United Kingdom has one of the best regulatory system to prevent financial malpractices and scams that affect retail traders and institutional traders. The Financial Conduct Authority (FCA) is one of the highly reputed regulatory organisations in the world which regulates Forex broker and financial institutions.
Financial companies are regulated by FCA in conjunction with Bank of England and the Prudential Regulatory Authority. Since FCS is part of the European Economic Area Agreement, Forex brokers regulated by the FCA are able to operate in any part of the European Union without the need to set up offices in Europe.
Protection Of Client Funds
FCA brokers have to keep client funds in segregated accounts away from their company accounts, and should not use their traders’ money for any other purposes.
FCA regulated broker should have a minimum operating capital of £1 million, which increases according to the number of traders and the trading capital.
FCA regulated brokers must ensure that all withdrawals are processed immediately without any delay.
Financial Services Compensation Scheme
FCA regulated FX brokers are required to protect their clients under the FSCS (Financial Services Compensation Scheme). This provides assurance to the traders that their trading capital is protected in case of any the broker faces bankruptcy or insolvency.

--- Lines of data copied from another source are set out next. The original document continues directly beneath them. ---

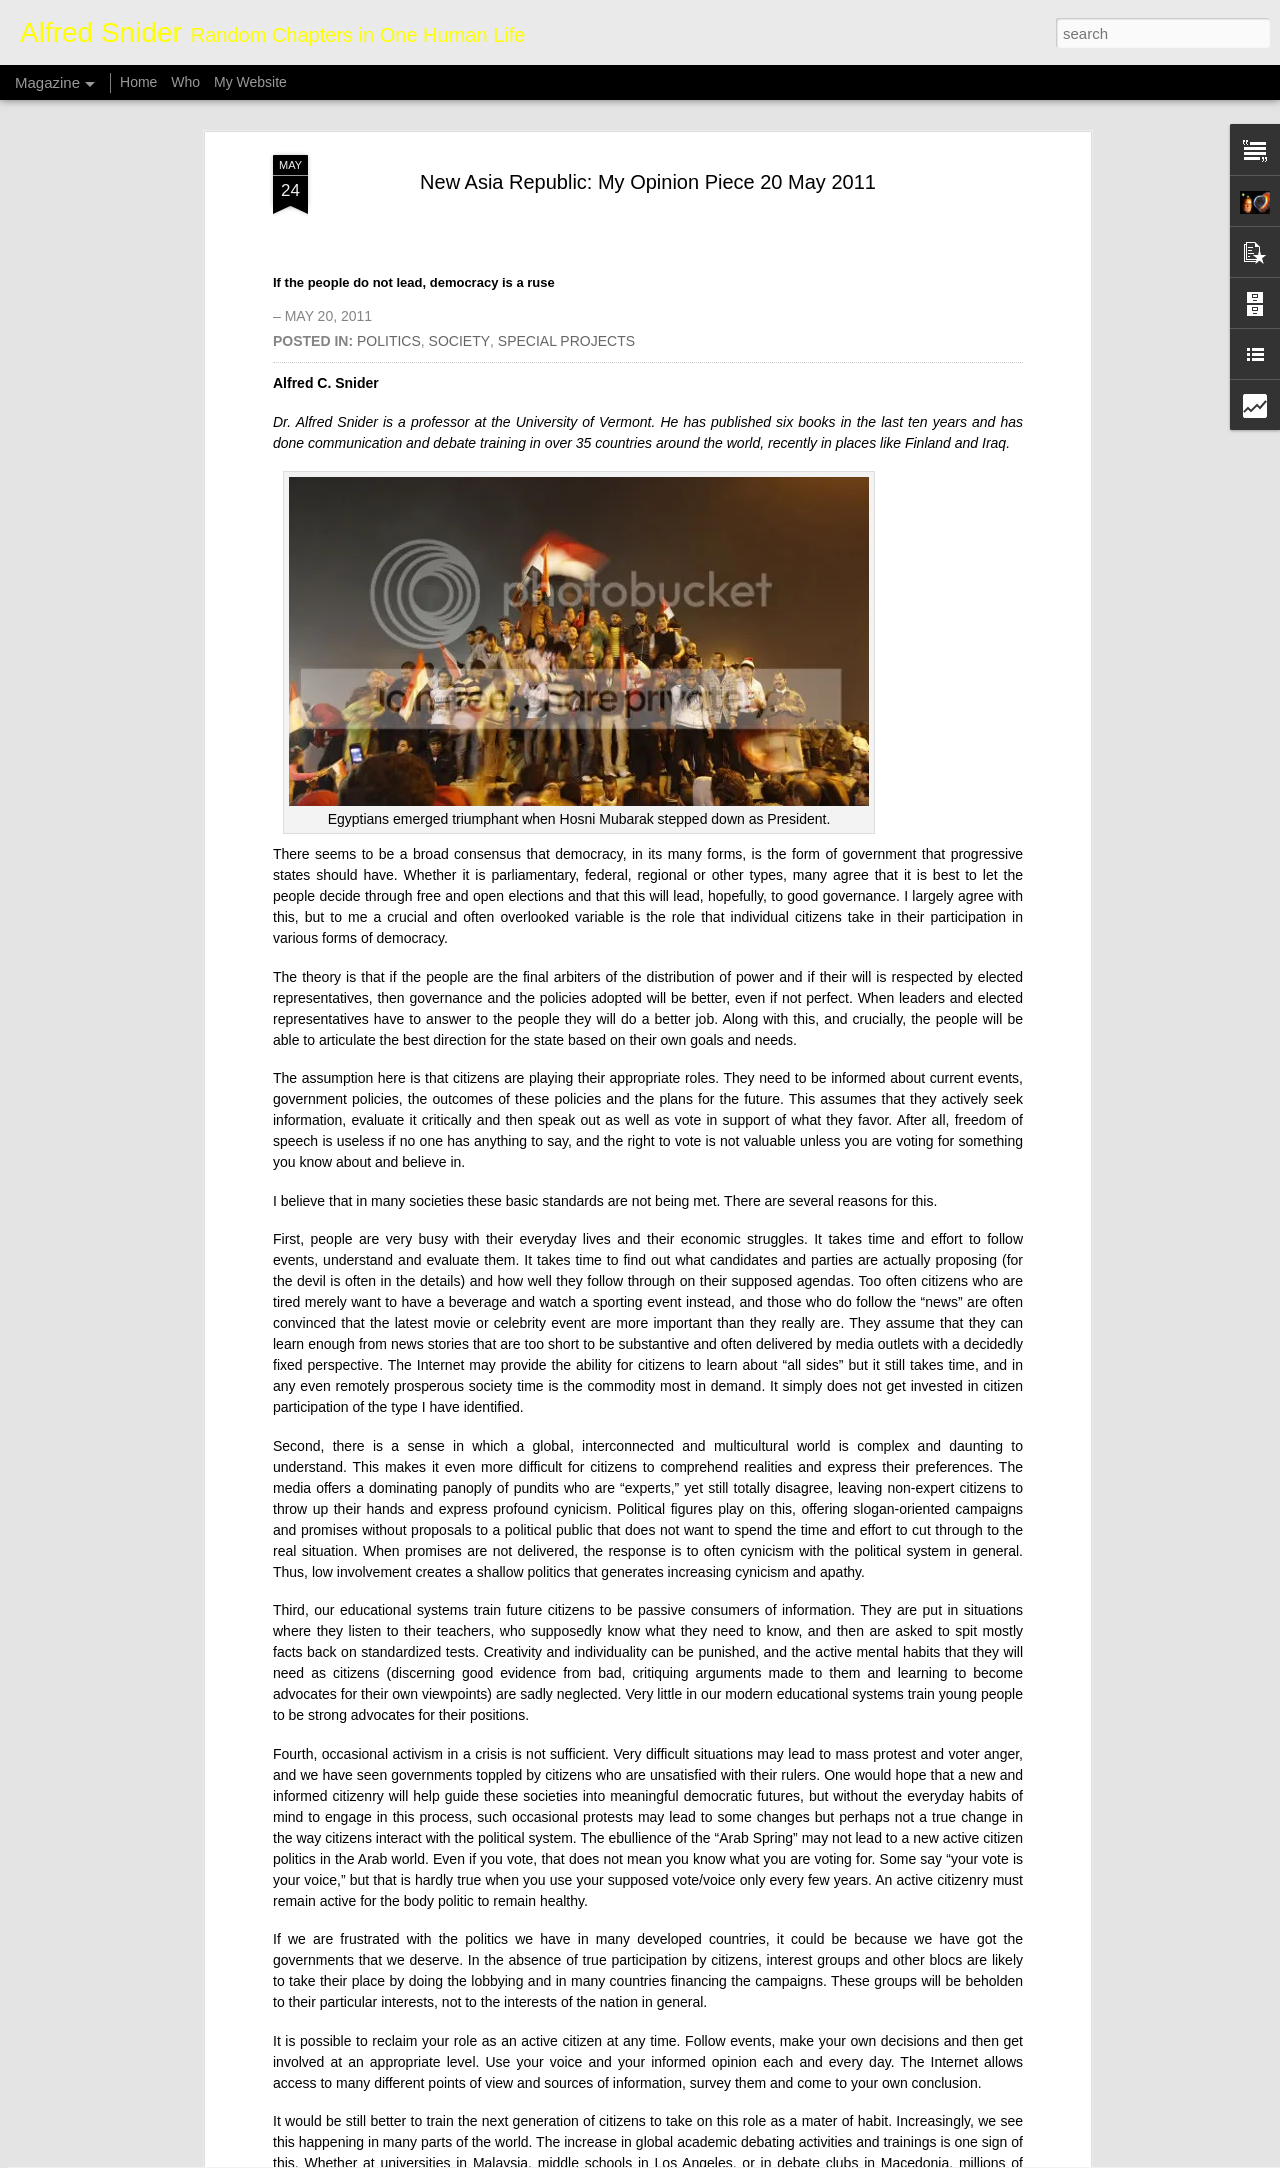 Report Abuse (761, 2157)
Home (138, 82)
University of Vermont (584, 183)
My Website (250, 82)
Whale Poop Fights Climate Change (566, 1918)
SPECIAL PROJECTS (566, 103)
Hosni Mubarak (607, 581)
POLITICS (389, 103)
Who (185, 82)
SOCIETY (459, 103)
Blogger (702, 2157)
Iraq (994, 204)
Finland (928, 204)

- The Financial Services Compensation Scheme (FSCS) provides protection for traders against broker-related issues by providing a guarantee of up to £50,000 in compensation.
- In the case of broker liquidation, traders can receive a 100% of their capital up to £30,000 and a maximum of 90% for the remaining amount for a maximum of £50,000.

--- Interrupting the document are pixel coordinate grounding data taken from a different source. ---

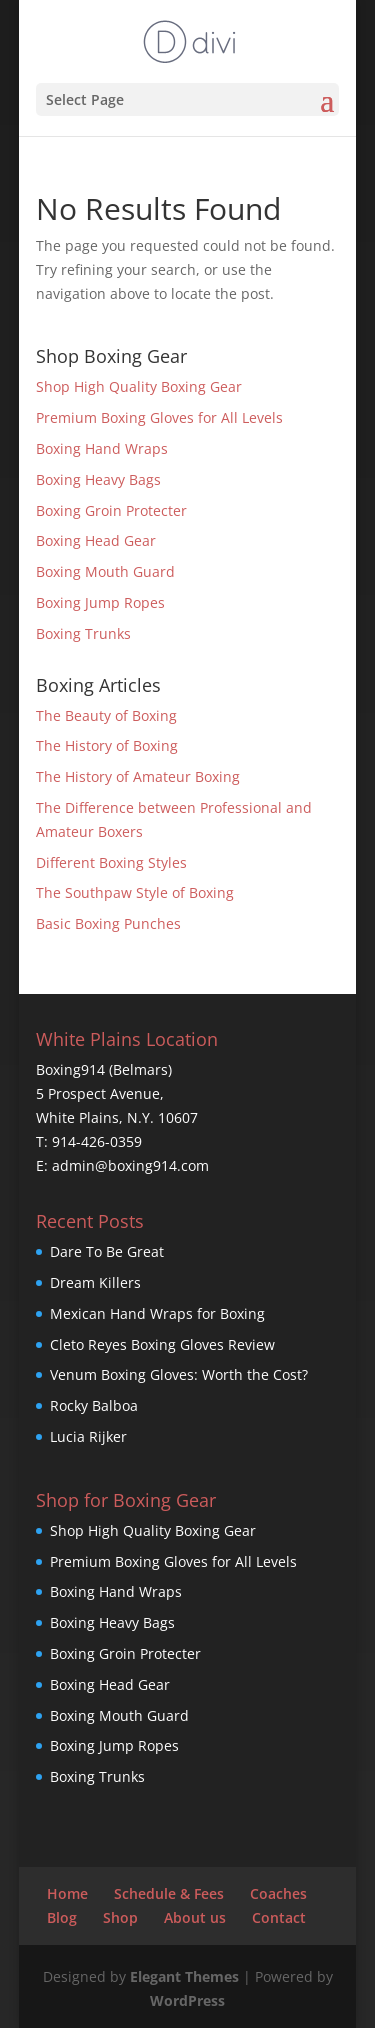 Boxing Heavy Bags (98, 479)
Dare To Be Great (107, 1251)
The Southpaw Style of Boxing (135, 892)
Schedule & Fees (169, 1893)
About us (195, 1917)
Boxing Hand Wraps (102, 448)
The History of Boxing (107, 745)
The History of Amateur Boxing (138, 776)
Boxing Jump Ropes (100, 602)
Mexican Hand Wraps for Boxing (157, 1313)
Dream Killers (95, 1282)
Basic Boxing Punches (108, 923)
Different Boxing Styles (111, 862)
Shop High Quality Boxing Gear (139, 386)
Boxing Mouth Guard (105, 571)
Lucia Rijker (88, 1436)
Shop (120, 1917)
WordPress (187, 2000)
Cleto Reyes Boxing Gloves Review (162, 1344)
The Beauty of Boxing (106, 715)
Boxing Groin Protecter (111, 510)
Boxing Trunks (83, 633)
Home (67, 1893)
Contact (279, 1917)
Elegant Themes (184, 1976)
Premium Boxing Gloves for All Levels (159, 417)
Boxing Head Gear (96, 540)
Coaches (278, 1893)
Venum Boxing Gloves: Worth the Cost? (179, 1374)
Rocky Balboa (94, 1405)
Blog (62, 1917)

Proactively Tackling Financial Abuse
FCA regulated brokers are required to submit yearly audit reports and periodic financial statements of their holdings.
FCA actively seeks out financial scams to deter companies from committing any offense.
FCA investigates any instances of fraud or consumer abuse, even though it does not get involved in any conflict between a company and its client.
Forex brokers found guilty of malpractice could be revoked of their licenses or issued fines or permanently banned from operating in the UK.
FCA also has strict rules regarding price manipulation, platform tampering, and conflicts of interests with its clients.
The online FCA database can be used to verify the FCA regulatory information advertised by the broker.